Leyes y perros
Siempre se ha dicho que la justicia, si es lenta, ya no es justicia. Nuestra Constitución quiso consagrar este inveterado sentir popular al afirmar que todos tienen derecho a un proceso público sin dilaciones indebidas.
Por eso, la ley penal establece unos plazos para perseguir los delitos. Pasados esos plazos, desde que se cometió el hecho, este ya no puede ser investigado, ni perseguido, ni castigado. Son los plazos de la prescripción, que son proporcionales a la gravedad de los correspondientes delitos.
Dentro de esos plazos, sin embargo, el inicio o la prosecución de la investigación, del proceso o del juicio puede llegar a ser asombrosamente lento. La complejidad del asunto, las insuficiencias de los medios de la Administración de justicia, el desacierto de los profesionales, o su falta de diligencia, pueden hacer que un proceso sufra retrasos y, a veces, resulte casi eterno.
Aunque el delito sea perseguible, a medida que pasa el tiempo, la severidad de la justicia se va debilitando
Para los perjudicados por un delito la espera originada por esos retardos, esas dilaciones, resultará no solo inexplicable, sino también insoportable. Pero para nuestro Tribunal Supremo, "la necesidad de la pena queda debilitada por el transcurso del tiempo". O sea, que aunque el delito sea todavía perseguible, porque aún no ha prescrito, a medida que pasa el tiempo, la severidad de la justicia se va debilitando, atenuando. Como si, antes de abandonar, por prescripción, la persecución de un delincuente, el Estado ya diera síntomas de cansancio o desinterés.
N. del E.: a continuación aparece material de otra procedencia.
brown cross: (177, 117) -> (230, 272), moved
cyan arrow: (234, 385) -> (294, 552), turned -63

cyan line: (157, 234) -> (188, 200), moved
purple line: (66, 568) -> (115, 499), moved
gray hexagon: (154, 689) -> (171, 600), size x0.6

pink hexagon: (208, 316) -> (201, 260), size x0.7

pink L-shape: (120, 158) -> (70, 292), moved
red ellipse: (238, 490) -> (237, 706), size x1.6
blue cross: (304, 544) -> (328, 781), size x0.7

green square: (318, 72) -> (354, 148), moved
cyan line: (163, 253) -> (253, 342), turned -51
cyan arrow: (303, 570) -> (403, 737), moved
Para los procesados, sometidos a la espada de Damocles de una amenaza de condena, cuando esta se prolonga en demasía, también puede resultar insoportable la ineficiencia de la justicia.
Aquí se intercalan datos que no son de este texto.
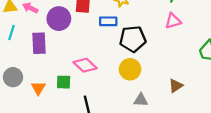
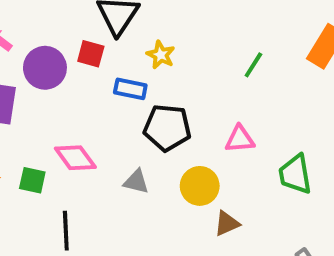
pink triangle: (173, 21) -> (240, 139), moved
yellow circle: (130, 69) -> (200, 186), moved
gray triangle: (141, 100) -> (136, 182), moved

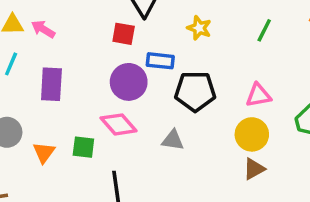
yellow star: (161, 55) -> (199, 28), moved
purple circle: (45, 68) -> (129, 82), moved
yellow circle: (200, 186) -> (252, 134), moved

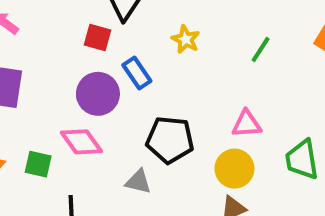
blue rectangle: (160, 61) -> (137, 73), turned 44
black pentagon: (195, 91) -> (170, 140), moved
gray triangle: (173, 140) -> (138, 182), moved

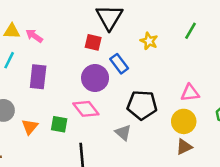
green line: (261, 50) -> (191, 31), moved
gray triangle: (138, 182) -> (123, 132), turned 30

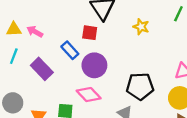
blue rectangle: (119, 64) -> (70, 50), moved
purple rectangle: (38, 77) -> (42, 69), turned -45

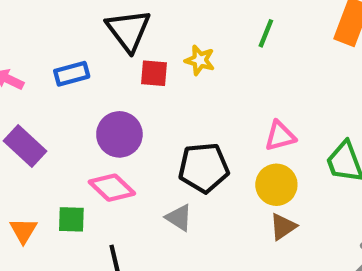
red square: (90, 33) -> (154, 73), moved
blue rectangle: (70, 50) -> (72, 74), moved, turned -60

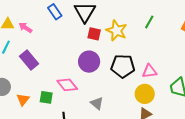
yellow star: (200, 60) -> (117, 31), size x1.5
blue rectangle: (72, 74) -> (55, 12), moved, turned 63
purple circle: (119, 134) -> (89, 62), moved
black pentagon: (204, 168) -> (123, 66), moved

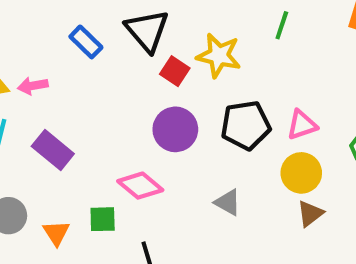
pink arrow: (25, 28) -> (33, 86), turned -32
red square: (94, 34) -> (175, 71), turned 32
gray triangle: (97, 103) -> (228, 202), moved

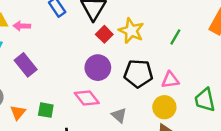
green line: (282, 25) -> (175, 37), moved
pink diamond: (140, 186) -> (87, 98), moved

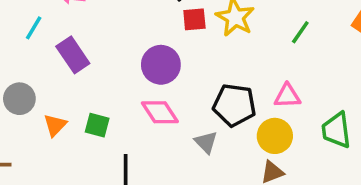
red square: (104, 34) -> (194, 19), turned 35
purple circle: (98, 68) -> (161, 65), moved
black pentagon: (138, 74) -> (234, 105), moved

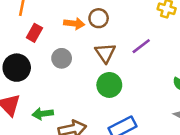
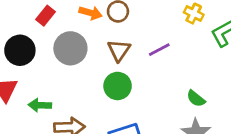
gray circle: (62, 58) -> (70, 48), size x1.5

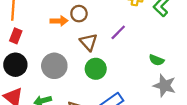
red rectangle: (46, 16) -> (16, 36), moved
gray circle: (70, 48) -> (54, 66), moved

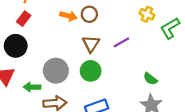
gray circle: (54, 66) -> (56, 71), moved

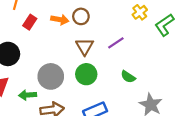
yellow cross: (147, 14) -> (140, 12), turned 32
red rectangle: (24, 19) -> (30, 22), moved
green semicircle: (150, 79) -> (128, 77), moved

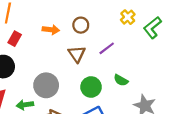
brown circle: (81, 16) -> (81, 25), moved
red rectangle: (30, 22) -> (15, 39), moved
green circle: (86, 74) -> (91, 87), moved

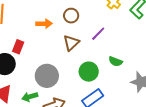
red rectangle: (15, 39) -> (18, 47), moved
brown triangle: (77, 54) -> (71, 43), turned 30

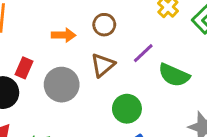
green semicircle: (115, 61) -> (174, 75), moved, size x1.5
gray circle: (47, 76) -> (62, 85), moved

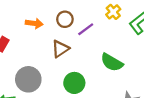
purple line: (143, 53) -> (86, 29), moved
gray circle: (62, 85) -> (28, 79), moved

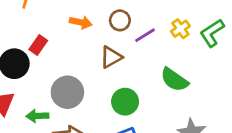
yellow cross: (113, 12) -> (180, 29), moved

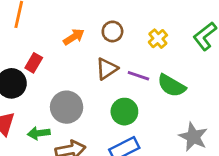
orange arrow: (81, 22) -> (74, 37), turned -40
yellow cross: (180, 29) -> (158, 39), moved
purple line: (145, 35) -> (138, 76), moved, turned 55

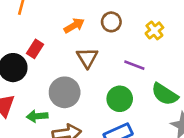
brown triangle: (107, 69) -> (87, 58), moved, turned -30
green semicircle: (171, 86) -> (165, 94), moved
Por estas razones nuestros tribunales venían aplicando una especie de atenuación no escrita en el Código Penal, de disminución de la pena por atrasos indebidos. Desde el pasado diciembre esa atenuante de la pena está recogida en el Código. Será circunstancia que atenúa la responsabilidad penal la dilación extraordinaria e indebida en la tramitación del procedimiento. Pero si el propio inculpado provocó la dilación, no podrá beneficiarse de la atenuación.
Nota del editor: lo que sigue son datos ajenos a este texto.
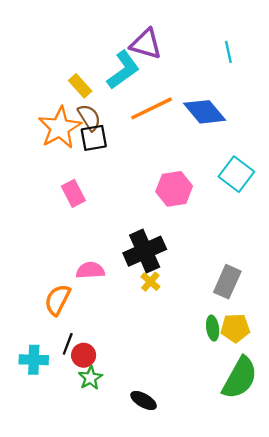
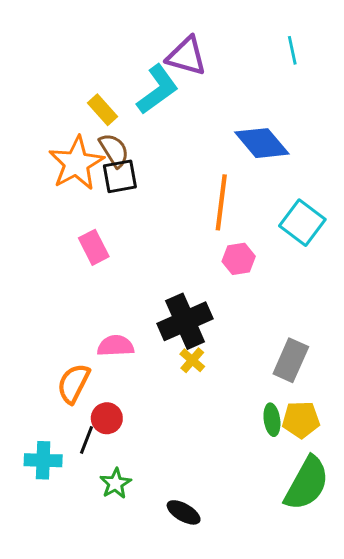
cyan line: (228, 52) -> (292, 50), moved
orange line: (151, 108) -> (221, 202), moved, turned -57
pink hexagon: (174, 189) -> (239, 259), moved, size x0.7
red circle: (84, 355) -> (107, 418), moved

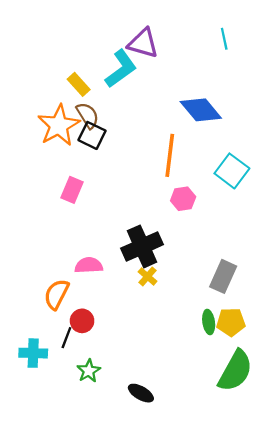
black square: (120, 176) -> (92, 135), turned 36
pink rectangle: (94, 247) -> (72, 190), turned 50

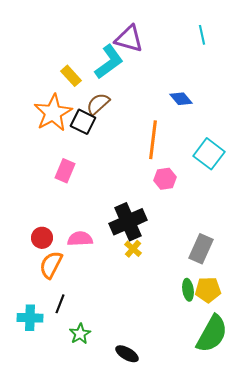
blue diamond: (201, 110) -> (181, 99), size x0.6
brown semicircle: (88, 115) -> (98, 104), moved, turned -100
red circle: (82, 321) -> (42, 238), moved

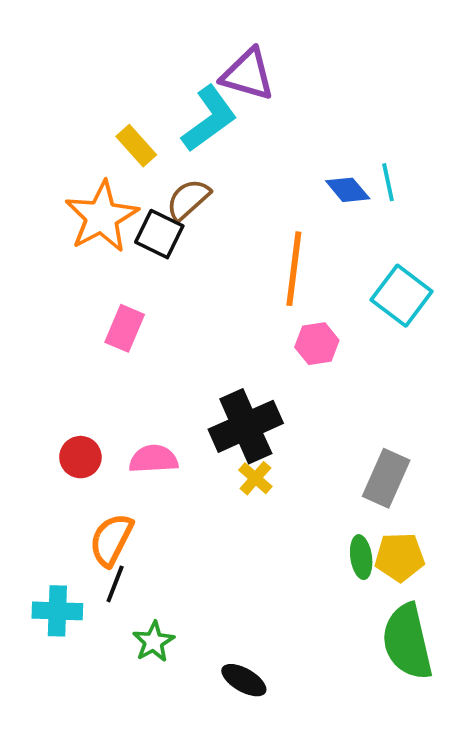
cyan line: (202, 35) -> (388, 182), moved
orange semicircle: (51, 265) -> (111, 540), moved
green semicircle: (212, 334) -> (407, 642), turned 138

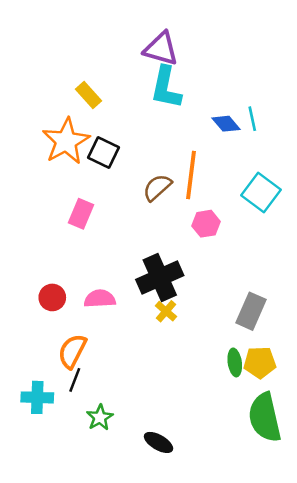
cyan L-shape: (209, 119) -> (166, 87), moved, turned 138
brown semicircle: (188, 199) -> (157, 187), moved

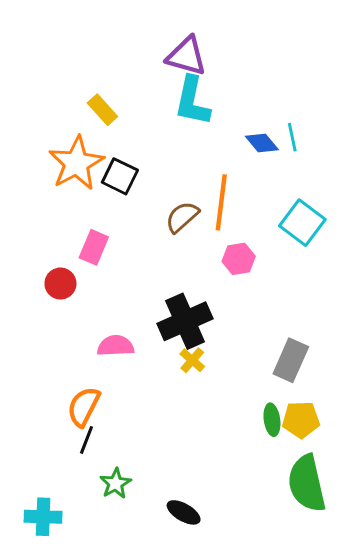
red circle: (52, 297) -> (60, 284), moved
cyan cross: (37, 397) -> (43, 517), moved

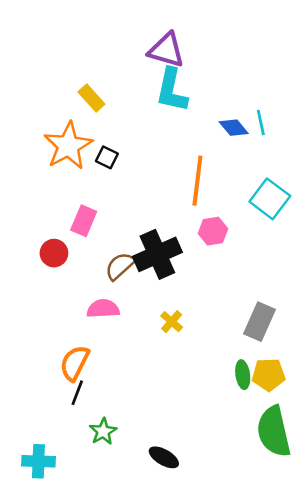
black square: (120, 176) -> (107, 157), size x0.7
brown semicircle: (182, 217) -> (120, 266), moved
black cross: (185, 321) -> (157, 254), moved

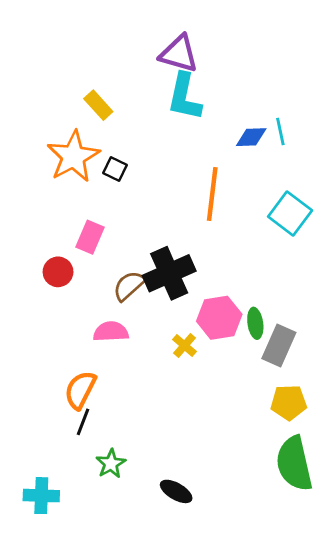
blue diamond: (234, 128) -> (251, 137), turned -52
pink hexagon: (213, 231) -> (219, 318), moved, size x1.4
green ellipse: (243, 375) -> (255, 323), moved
No obstante, según nuestros tribunales, nunca es atribuible al propio inculpado ninguna dilación derivada del ejercicio de su derecho de defensa por sus abogados. Si un hábil equipo de abogados formulara la petición de pruebas o contrapruebas complejísimas, costosas, distantes, podría dilatar extraordinariamente el proceso, pero ello no impediría la aplicación de la atenuante referida. Cualquiera puede imaginar lo que esto significa cuando se trata de procesos muy complejos relacionados con delincuencia económica, y con toda la denominada de cuello blanco.
Todo esto viene a cuento porque acaba de hacerse pública la sentencia del Tribunal Supremo, del pasado 24 de febrero, en la que se ha condenado al presidente del consejo de administración de Banesto, a su director regional para Cataluña y Baleares, y a un prestigioso abogado de Barcelona como responsables penales de un delito de acusación y denuncia falsa, y se les ha aplicado la atenuante de dilaciones indebidas.
Se habían querellado contra unos clientes, imputándoles hechos falsos, como medida de presión para el cobro de una deuda que tenían con el banco. El proceso fue complicadísimo y estuvo lleno de incidencias, en una inacabable esgrima procesal. Duró 15 años. Evidentemente, para cualquiera, eso es dilación excesiva, pero no por ello, necesariamente, indebida, merecedora de atenuación. A nadie se le ha atribuido una dilación maliciosa, o simplemente injustificada. Nadie responde por la dilación, ni por el fracaso práctico del sistema penal. Casi nadie entenderá que una misma ley proclame la severidad del castigo penal y, a la vez, abra la puerta a hábiles maniobras que conducen a la benignidad para los ilustres condenados.
Quien sí lo entendía era un personaje de Aurora Roja, la novela de Pío Baroja. Era El Madrileño, que discutía con Prats, el catalán, ambos anarquistas. Cuando este distinguía entre leyes buenas y malas, El Madrileño sentenció: las leyes, como los perros, solo ladran a los que llevan blusa y mala ropa. Ha pasado un siglo desde entonces, han cambiado las ropas, pero los perros ladran igual.
José María Mena es exfiscal jefe de Cataluña.